The actor, who says he had continued to work throughout lockdown, is currently preparing for the movie Journal for Jordan, which Denzel Washington is directing.
Michael J. Fox says the world premiere of Back to the Future was memorable for a few reasons, one being that Princess Diana sat next to him — but he called it a "nightmare." The beloved actor dropped by The Tonight Show on Wednesday to mostly talk with Jimmy Fallon about his new book: No Time Like the Future: An Optimist Considers Mortality.
Fallon said he wanted to get to the bottom of a few rumors about Fox's past, which is when he asked if it was true Princess Diana sat next to him at the Back to the Future premiere in London.
Fox confirmed the story was true.
"She was sitting next to me, and the lights go down and I realize I am one fake yawn and arm-stretch away from being on a date," Fox joked. "But then what happened, the movie started and I had to go pee. So, I am sitting there in agony. I can't say anything to her, and I can't turn my back on her. So the rest of the night was a nightmare, a pee-floating nightmare."

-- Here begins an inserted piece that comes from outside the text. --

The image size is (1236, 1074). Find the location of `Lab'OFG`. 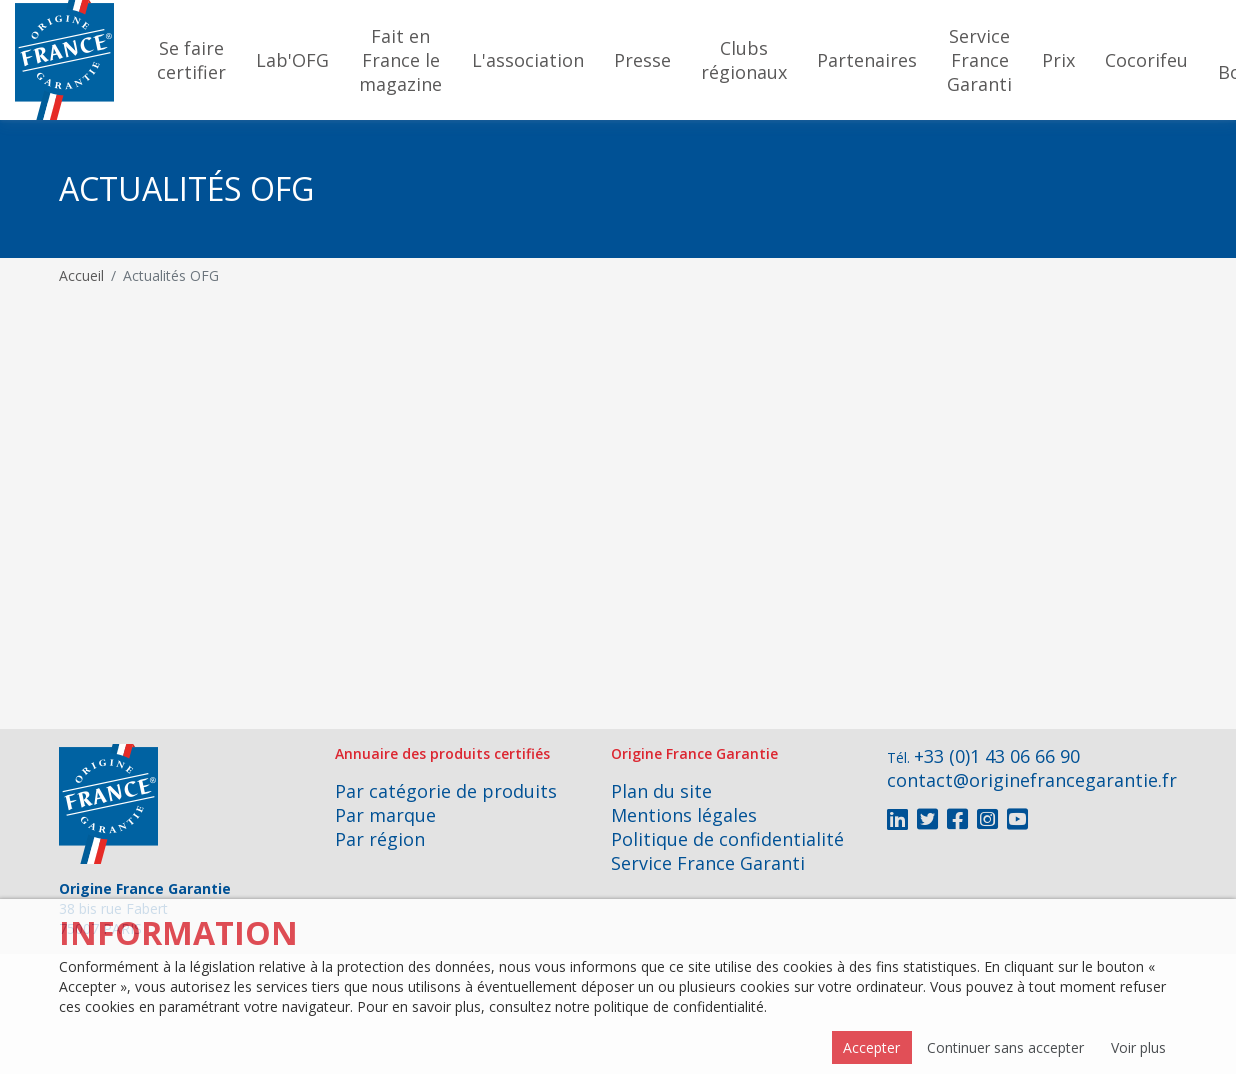

Lab'OFG is located at coordinates (292, 60).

Asked if she enjoyed the film, Fox recalled, "She seemed to laugh a couple of times — she wasn't booing it."
CNN's Jake Tapper stopped by A Late Show with Stephen Colbert, speaking about the White House transition and COVID-19.
Tapper had just spoken with Dr. Fauci, and Colbert asked him if the current problems with the transition to the new president-elect meant that Americans were "less safe."
"Of course," Tapper said. It is hard to come up with a sense of dismay that I feel covering this just because it's just the transfer of power. We go through this every 4-8 years, and this Kabuki, this pretense that everybody should be coddling Donald Trump's feelings like he's a 5-year-old whose pet turtle just died, and we should all just worry about him, and not have people preparing to take over, I just don't even know what to say."
Colbert remembered when he spoke to Tapper in 2018, when the news anchor told him he just "wanted facts to be respected again in this country." Tapper said it's "even worse today than it was in 2018."
Colbert stressed, though, that this could come from "the top" and if the president accepted facts, that could flow down to the rest of Americans.
Tapper agreed, "Theoretically, that's the hope for those of us who are in the fact-loving business."